About this task: Using the data below, gather each line that includes the word "world".

Input data:
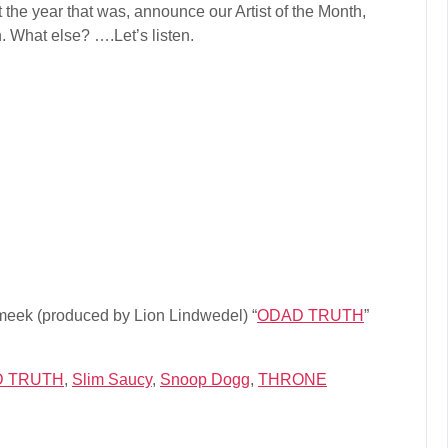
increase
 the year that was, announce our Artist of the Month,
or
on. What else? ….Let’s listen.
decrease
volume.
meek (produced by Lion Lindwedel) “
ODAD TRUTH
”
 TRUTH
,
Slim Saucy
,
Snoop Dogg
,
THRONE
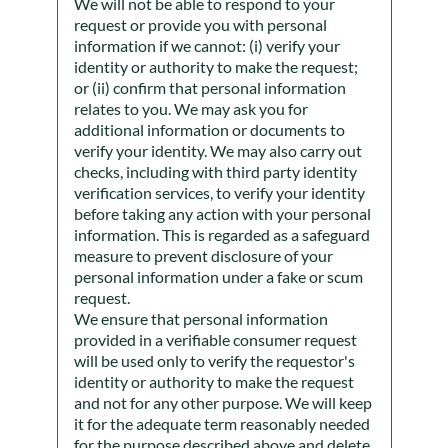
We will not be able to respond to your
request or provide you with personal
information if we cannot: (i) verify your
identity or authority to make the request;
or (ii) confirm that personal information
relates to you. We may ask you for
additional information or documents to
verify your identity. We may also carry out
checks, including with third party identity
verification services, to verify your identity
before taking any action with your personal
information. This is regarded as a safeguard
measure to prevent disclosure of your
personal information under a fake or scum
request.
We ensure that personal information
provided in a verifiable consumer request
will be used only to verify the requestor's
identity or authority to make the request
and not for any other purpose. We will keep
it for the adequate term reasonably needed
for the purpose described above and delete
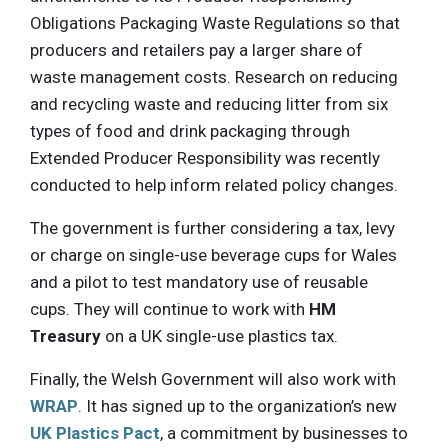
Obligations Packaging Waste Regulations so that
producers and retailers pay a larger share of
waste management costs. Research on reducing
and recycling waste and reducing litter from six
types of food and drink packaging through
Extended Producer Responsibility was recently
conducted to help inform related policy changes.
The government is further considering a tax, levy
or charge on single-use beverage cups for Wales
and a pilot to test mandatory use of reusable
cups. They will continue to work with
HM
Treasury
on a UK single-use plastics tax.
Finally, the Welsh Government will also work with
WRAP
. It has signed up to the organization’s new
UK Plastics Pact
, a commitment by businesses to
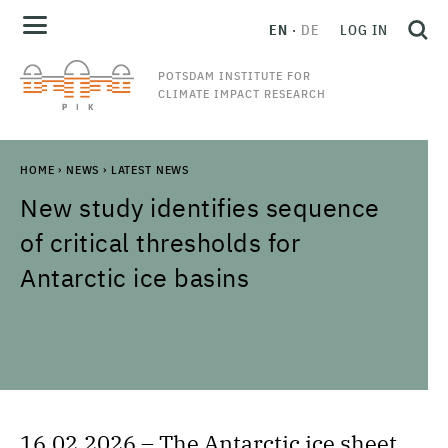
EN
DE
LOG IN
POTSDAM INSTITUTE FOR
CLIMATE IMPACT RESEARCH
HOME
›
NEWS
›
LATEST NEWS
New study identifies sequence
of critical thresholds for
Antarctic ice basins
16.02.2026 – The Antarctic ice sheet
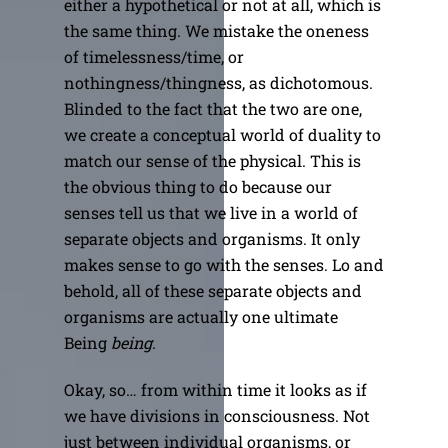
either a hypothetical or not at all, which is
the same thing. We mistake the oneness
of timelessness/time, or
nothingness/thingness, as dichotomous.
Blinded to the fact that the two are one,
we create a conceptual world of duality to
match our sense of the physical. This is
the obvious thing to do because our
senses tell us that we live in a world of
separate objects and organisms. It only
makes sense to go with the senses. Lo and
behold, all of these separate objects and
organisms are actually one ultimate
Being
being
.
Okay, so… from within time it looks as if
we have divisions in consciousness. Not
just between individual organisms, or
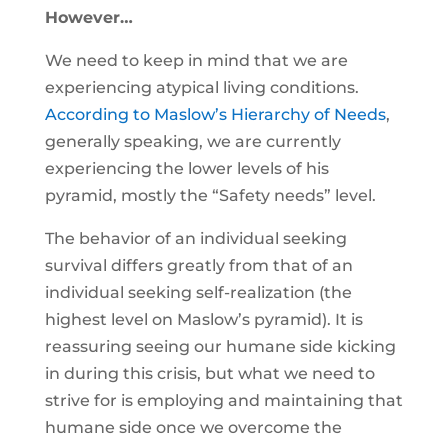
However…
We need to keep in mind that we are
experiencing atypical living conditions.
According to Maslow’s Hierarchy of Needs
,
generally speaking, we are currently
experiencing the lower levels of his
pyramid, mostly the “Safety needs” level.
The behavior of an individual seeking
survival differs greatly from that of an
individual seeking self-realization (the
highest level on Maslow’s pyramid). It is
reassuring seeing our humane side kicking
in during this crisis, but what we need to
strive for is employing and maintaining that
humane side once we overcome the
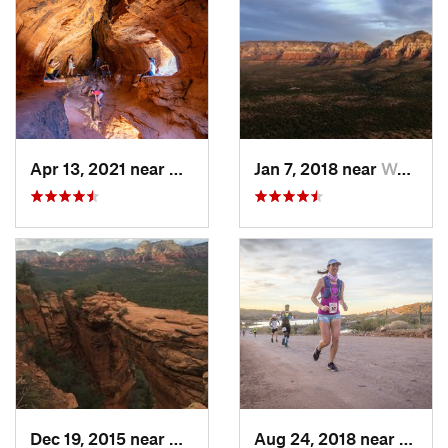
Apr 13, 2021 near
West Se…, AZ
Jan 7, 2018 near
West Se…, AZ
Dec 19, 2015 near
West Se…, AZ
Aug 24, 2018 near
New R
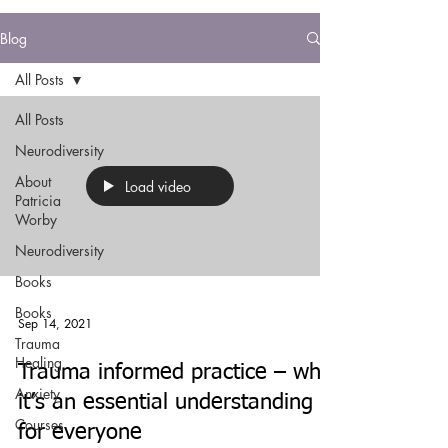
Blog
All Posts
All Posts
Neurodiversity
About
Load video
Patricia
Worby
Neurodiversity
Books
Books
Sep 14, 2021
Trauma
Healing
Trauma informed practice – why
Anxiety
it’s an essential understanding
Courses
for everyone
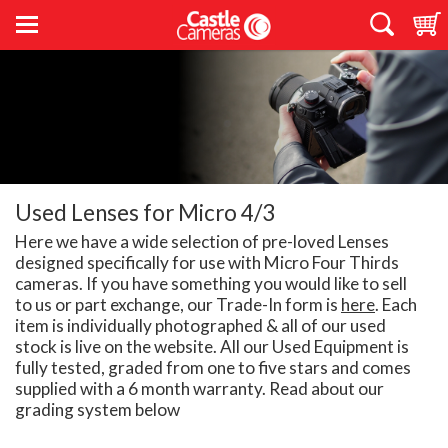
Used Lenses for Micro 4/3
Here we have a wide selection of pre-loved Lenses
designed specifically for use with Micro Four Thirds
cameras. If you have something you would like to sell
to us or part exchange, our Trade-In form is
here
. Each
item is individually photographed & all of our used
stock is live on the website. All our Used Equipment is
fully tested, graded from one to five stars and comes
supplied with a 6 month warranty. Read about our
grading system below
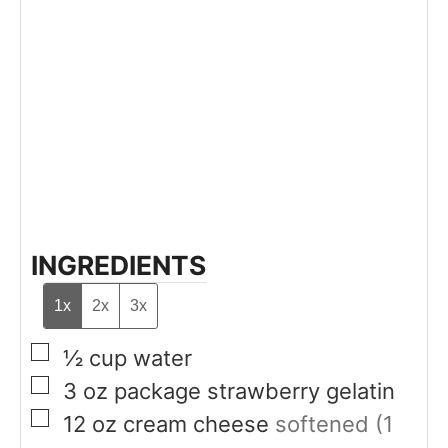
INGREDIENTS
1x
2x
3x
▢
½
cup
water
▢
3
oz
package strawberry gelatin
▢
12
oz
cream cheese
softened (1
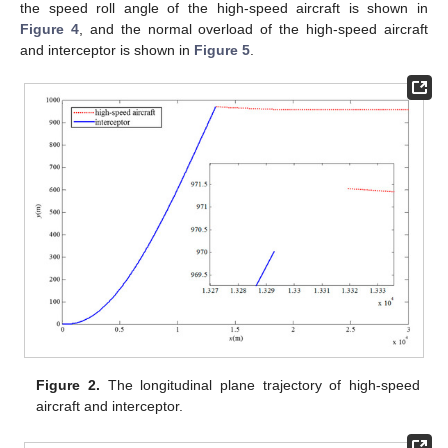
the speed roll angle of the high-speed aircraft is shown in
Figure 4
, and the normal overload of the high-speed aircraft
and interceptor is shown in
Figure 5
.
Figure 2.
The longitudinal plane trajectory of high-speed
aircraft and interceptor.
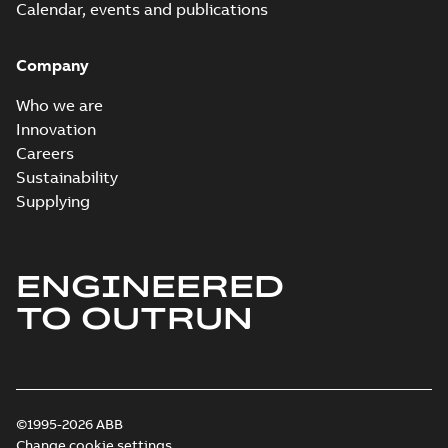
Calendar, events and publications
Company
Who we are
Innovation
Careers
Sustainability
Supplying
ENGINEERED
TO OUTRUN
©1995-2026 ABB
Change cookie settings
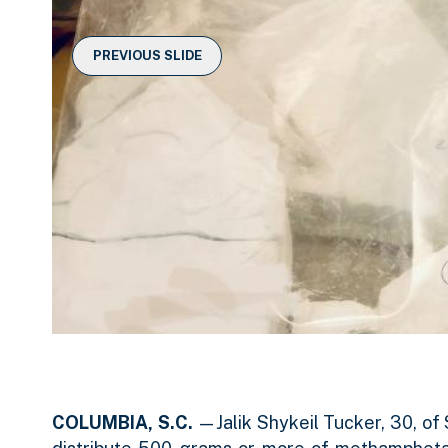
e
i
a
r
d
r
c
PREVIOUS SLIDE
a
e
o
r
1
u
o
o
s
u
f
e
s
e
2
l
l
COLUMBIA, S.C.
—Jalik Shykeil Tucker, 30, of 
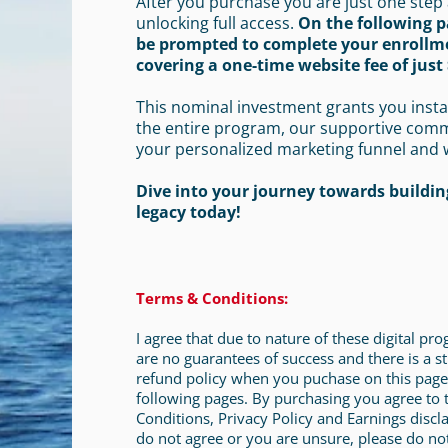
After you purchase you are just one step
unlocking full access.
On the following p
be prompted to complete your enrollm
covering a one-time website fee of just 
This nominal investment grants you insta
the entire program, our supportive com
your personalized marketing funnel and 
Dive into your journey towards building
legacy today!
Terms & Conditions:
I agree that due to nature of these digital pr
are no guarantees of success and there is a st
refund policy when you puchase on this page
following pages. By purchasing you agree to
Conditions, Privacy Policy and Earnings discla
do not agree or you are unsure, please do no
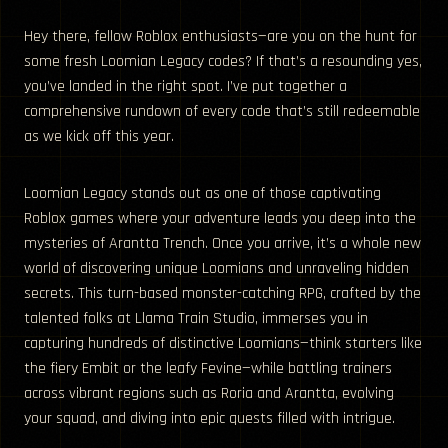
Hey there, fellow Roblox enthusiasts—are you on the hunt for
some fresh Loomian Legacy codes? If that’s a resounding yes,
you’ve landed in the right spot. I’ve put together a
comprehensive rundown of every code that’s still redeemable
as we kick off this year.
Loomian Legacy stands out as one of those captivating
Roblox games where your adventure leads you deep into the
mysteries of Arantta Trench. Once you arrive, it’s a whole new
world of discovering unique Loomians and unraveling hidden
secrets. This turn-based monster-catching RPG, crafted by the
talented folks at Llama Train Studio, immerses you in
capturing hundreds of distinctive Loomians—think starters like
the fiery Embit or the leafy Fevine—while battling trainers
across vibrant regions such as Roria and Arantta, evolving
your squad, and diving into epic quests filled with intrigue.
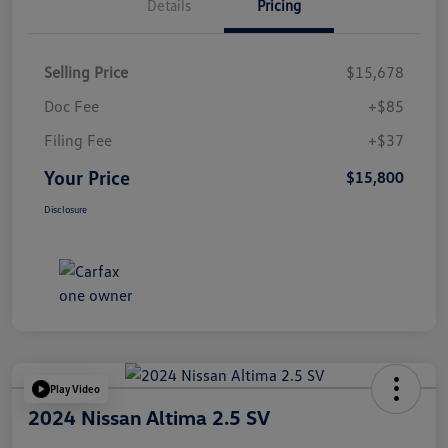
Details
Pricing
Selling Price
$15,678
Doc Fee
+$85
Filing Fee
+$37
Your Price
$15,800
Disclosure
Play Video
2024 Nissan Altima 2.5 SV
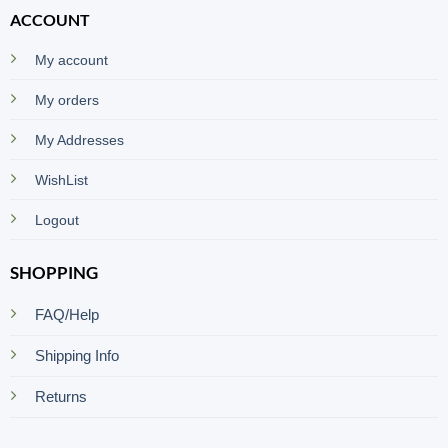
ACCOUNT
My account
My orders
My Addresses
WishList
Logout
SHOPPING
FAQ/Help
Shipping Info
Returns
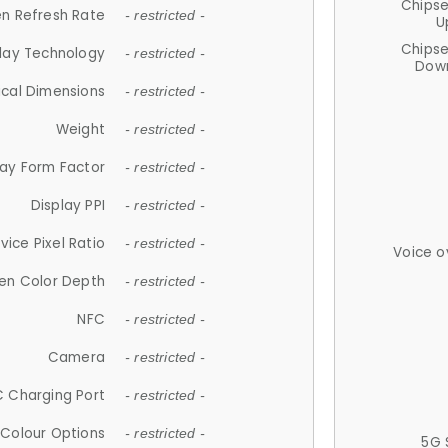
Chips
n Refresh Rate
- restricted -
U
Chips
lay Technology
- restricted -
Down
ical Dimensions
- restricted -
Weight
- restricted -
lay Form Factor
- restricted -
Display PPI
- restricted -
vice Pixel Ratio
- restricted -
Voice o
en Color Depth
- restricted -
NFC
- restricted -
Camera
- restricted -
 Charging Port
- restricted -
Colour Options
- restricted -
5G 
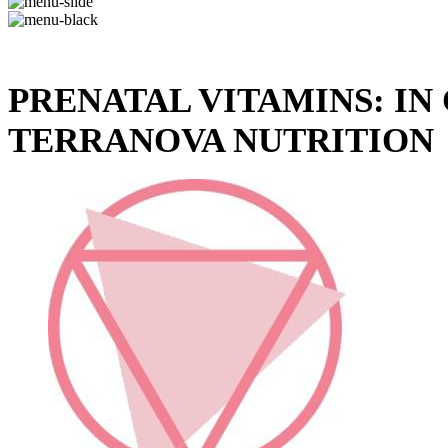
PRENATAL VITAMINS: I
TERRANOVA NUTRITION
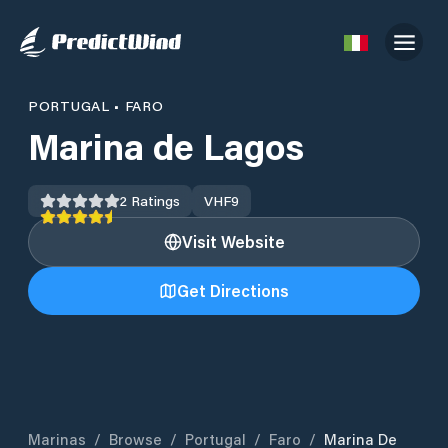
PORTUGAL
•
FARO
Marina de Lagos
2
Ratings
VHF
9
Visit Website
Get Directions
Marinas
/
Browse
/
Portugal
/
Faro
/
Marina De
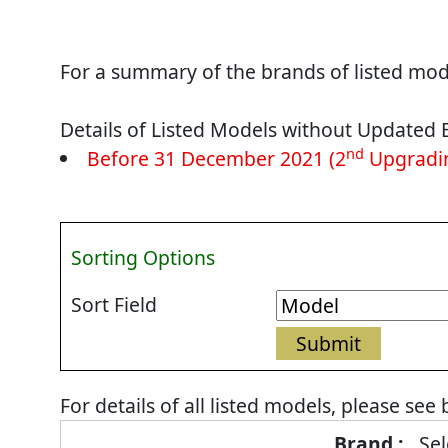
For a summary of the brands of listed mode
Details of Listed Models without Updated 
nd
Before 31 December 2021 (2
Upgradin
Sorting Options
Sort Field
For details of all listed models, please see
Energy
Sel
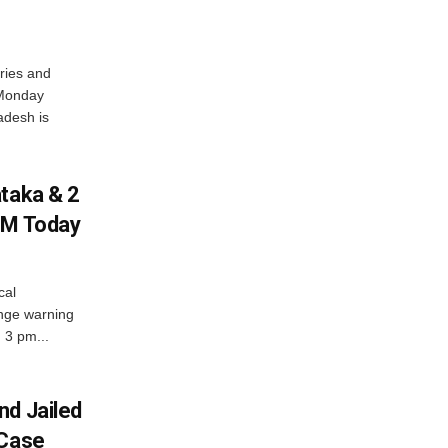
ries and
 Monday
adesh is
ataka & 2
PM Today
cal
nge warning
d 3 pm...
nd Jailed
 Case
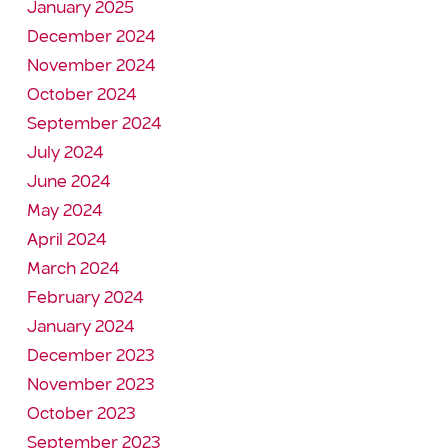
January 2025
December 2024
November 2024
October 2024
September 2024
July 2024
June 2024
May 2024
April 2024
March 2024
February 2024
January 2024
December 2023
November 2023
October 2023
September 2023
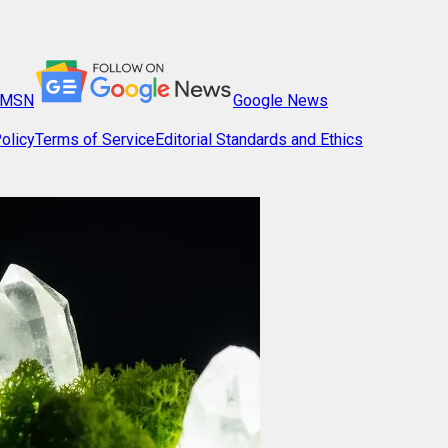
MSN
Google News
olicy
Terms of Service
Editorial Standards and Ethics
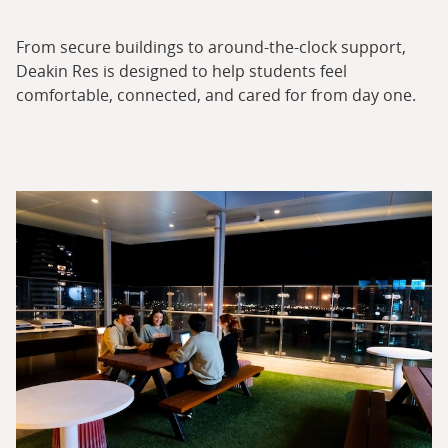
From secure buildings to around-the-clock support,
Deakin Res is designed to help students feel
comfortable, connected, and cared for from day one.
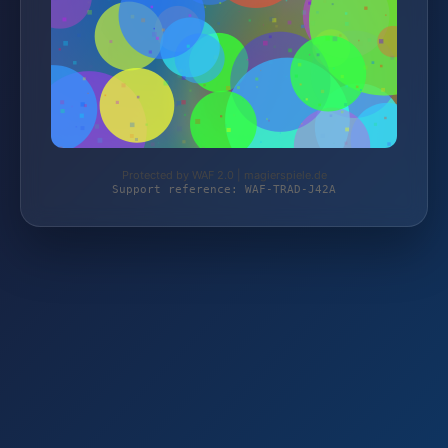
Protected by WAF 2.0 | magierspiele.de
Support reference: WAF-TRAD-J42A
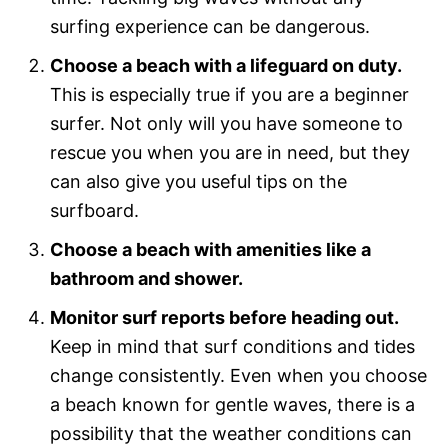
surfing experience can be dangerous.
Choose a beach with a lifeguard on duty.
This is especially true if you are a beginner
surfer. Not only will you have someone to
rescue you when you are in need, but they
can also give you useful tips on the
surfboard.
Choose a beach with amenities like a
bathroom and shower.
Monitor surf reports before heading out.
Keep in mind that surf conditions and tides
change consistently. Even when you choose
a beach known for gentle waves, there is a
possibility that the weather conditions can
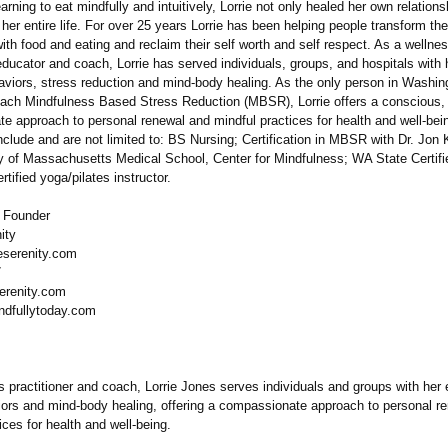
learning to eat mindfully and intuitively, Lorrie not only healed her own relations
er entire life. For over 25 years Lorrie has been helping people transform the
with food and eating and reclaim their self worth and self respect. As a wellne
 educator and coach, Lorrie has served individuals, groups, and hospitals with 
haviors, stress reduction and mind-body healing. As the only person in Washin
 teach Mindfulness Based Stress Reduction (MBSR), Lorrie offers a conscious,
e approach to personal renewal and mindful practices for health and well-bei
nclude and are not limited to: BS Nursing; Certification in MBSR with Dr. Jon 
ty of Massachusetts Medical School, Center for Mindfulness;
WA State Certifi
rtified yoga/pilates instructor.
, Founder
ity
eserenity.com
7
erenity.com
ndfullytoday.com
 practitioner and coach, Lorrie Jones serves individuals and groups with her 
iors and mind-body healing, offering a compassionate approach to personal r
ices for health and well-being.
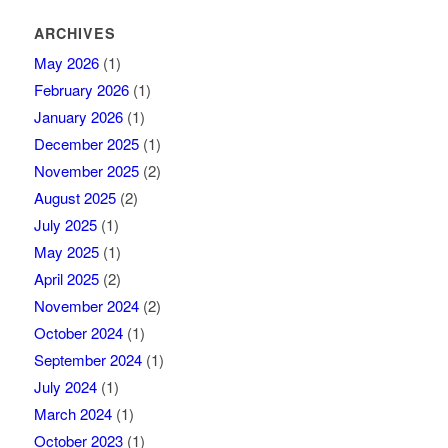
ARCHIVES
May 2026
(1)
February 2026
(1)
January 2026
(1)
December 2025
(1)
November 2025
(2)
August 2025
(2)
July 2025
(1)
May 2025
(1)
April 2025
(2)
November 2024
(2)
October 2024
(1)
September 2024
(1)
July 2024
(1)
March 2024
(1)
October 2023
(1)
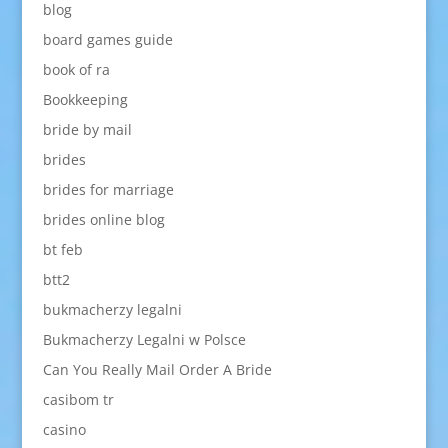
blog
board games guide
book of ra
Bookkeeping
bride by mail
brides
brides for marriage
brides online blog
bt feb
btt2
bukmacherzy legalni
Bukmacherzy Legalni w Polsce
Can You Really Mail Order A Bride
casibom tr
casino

Task solution:
we create a conceptual world of duality to
senses tell us that we live in a world of
world of discovering unique Loomians and unraveling hidden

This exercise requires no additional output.